Pero él le echaba una mirada furibunda y llevaba su índice a la boca, pidiendo
silencio. Un ratito antes de las doce, cuando ya estaba demasiado verborrágico
y arrastraba cada palabra, la abuela le dijo que Trinidad tenía razón, que lo
mejor sería que dejara de tomar. Pero el padre explotó; y ella qué se tenía que
meter, vieja de mierda. Con el revuelo que se armó y los insultos que volaban
sobre la mesa, todos se olvidaron de Papá Noel y el niño, cuando dieron las
doce, ya estaba en su cuarto por orden de sus padres, porque los chicos no
debían estar en las discusiones de los mayores.
Desde la cama escuchó la
campanita y un griterío festivo que llegaba desde el otro lado del tapial.
Entonces se sentó sobre la cabecera, corrió las cortinas y vio lo inesperado.
Arriba del tapial, sobre el techo de la casa vecina, el mismísimo Papá Noel
hacía sonar una campana y mostraba, entusiasta, una bolsa blanca, enorme, donde
estaban los regalos. Aquella postal de la felicidad lo transportaba a un mundo
mágico, a un mundo posible, a un mundo cercano pero ajeno. Una lágrima corrió
por su mejilla antes de volver a acostarse.

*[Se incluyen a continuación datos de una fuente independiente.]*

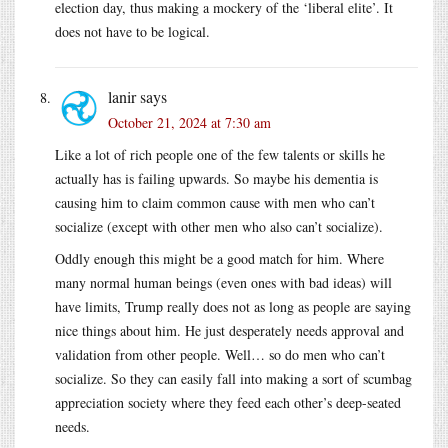
election day, thus making a mockery of the ‘liberal elite’. It
does not have to be logical.
lanir
says
October 21, 2024 at 7:30 am
Like a lot of rich people one of the few talents or skills he
actually has is failing upwards. So maybe his dementia is
causing him to claim common cause with men who can’t
socialize (except with other men who also can’t socialize).
Oddly enough this might be a good match for him. Where
many normal human beings (even ones with bad ideas) will
have limits, Trump really does not as long as people are saying
nice things about him. He just desperately needs approval and
validation from other people. Well… so do men who can’t
socialize. So they can easily fall into making a sort of scumbag
appreciation society where they feed each other’s deep-seated
needs.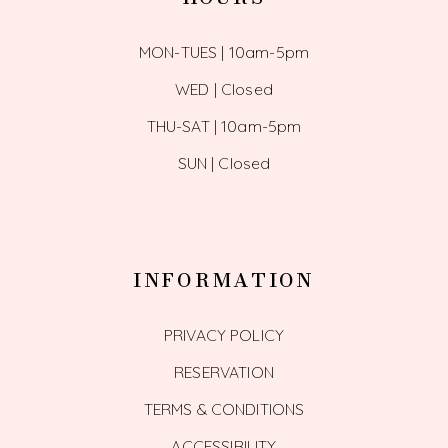
MON-TUES | 10am-5pm
WED | Closed
THU-SAT | 10am-5pm
SUN | Closed
INFORMATION
PRIVACY POLICY
RESERVATION
TERMS & CONDITIONS
ACCESSIBILITY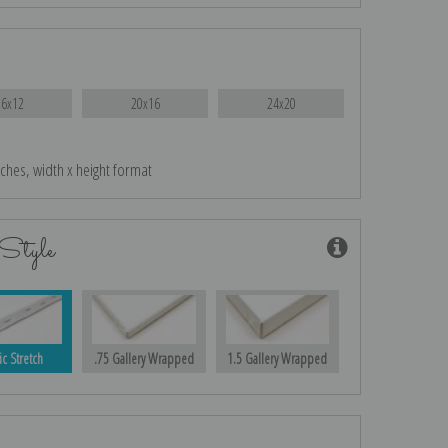
16x12
20x16
24x20
nches, width x height format
Style
ic Stretch
.75 Gallery Wrapped
1.5 Gallery Wrapped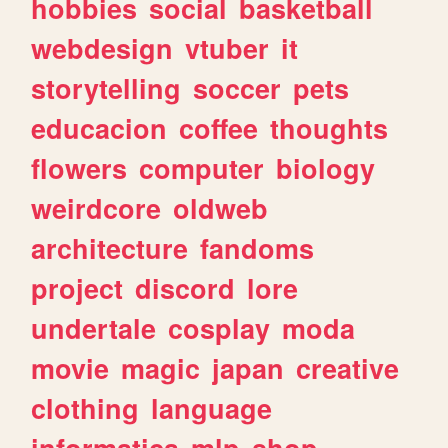
hobbies
social
basketball
webdesign
vtuber
it
storytelling
soccer
pets
educacion
coffee
thoughts
flowers
computer
biology
weirdcore
oldweb
architecture
fandoms
project
discord
lore
undertale
cosplay
moda
movie
magic
japan
creative
clothing
language
informatica
mlp
shop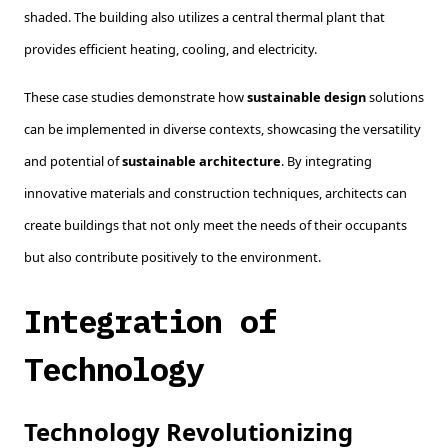
shaded. The building also utilizes a central thermal plant that
provides efficient heating, cooling, and electricity.
These case studies demonstrate how
sustainable design
solutions
can be implemented in diverse contexts, showcasing the versatility
and potential of
sustainable architecture
. By integrating
innovative materials and construction techniques, architects can
create buildings that not only meet the needs of their occupants
but also contribute positively to the environment.
Integration of
Technology
Technology Revolutionizing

Aquella fue la noche en la
que tomó la fatídica decisión que llevaría a cabo dos días después. Tendría que
improvisar una escalera artesanal, porque la del padre era muy pesada y estaba
en el galpón. Así lo hizo. Fue durante la siesta, su madre dormía y su padre,
albañil, todavía estaba en la obra. Llevó una de las sillas de madera del
comedor, puso sobre ella una silla de plástico de las que estaban en el patio y
trepó. El intento fue en vano porque apenas rozaba con las puntas de los dedos
la última hilera de ladrillos. Entonces bajó y buscó alguna chatarra para darle
más altura a la escalera. Encontró unos baldes de pintura que los usó para
montar uno sobre otro y ponerlos sobre la silla de plástico, como último
peldaño para llegar a la cima. Escaló con cuidado. Primero se subió a la silla
de madera y una vez afirmado y con mucho equilibrio trepó hasta la silla de
plástico. La escalera se movía peligrosamente pero él mantuvo la calma. Una vez
que las sillas se aquietaron subió el último escalón y se paró sobre los baldes
de pintura. La silla de plástico amagó con caerse, una de sus patas estaba en
el límite de la madera de la silla de abajo. Cuando pudo dominar la situación
tomó coraje y pegó el salto. La escalera se desarmó y él quedó montado sobre el
tapial como quien intenta domar la fiereza de un caballo.
Cuando quiso incorporarse
su pie izquierdo resbaló y cayó de espalda sobre la casa vecina con tanta mala
suerte que su nuca impactó contra el borde de una chapa. El primero en
descubrir la tragedia fue el nene vecino, cuando salió al patio con la pelota
en la axila derecha. El recuerdo de esa imagen le costó muchas noches de insomnio y tiempo
de terapia. Ahora está mejor, ya ha pasado más de un año de aquel episodio y
pareciera que ha logrado convivir con ese trauma. Sus padres están mucho más
tranquilos y sienten que todo está volviendo a la normalidad, salvo cuando el hijo mira la tele y pregunta por qué, a veces, mueren los niños.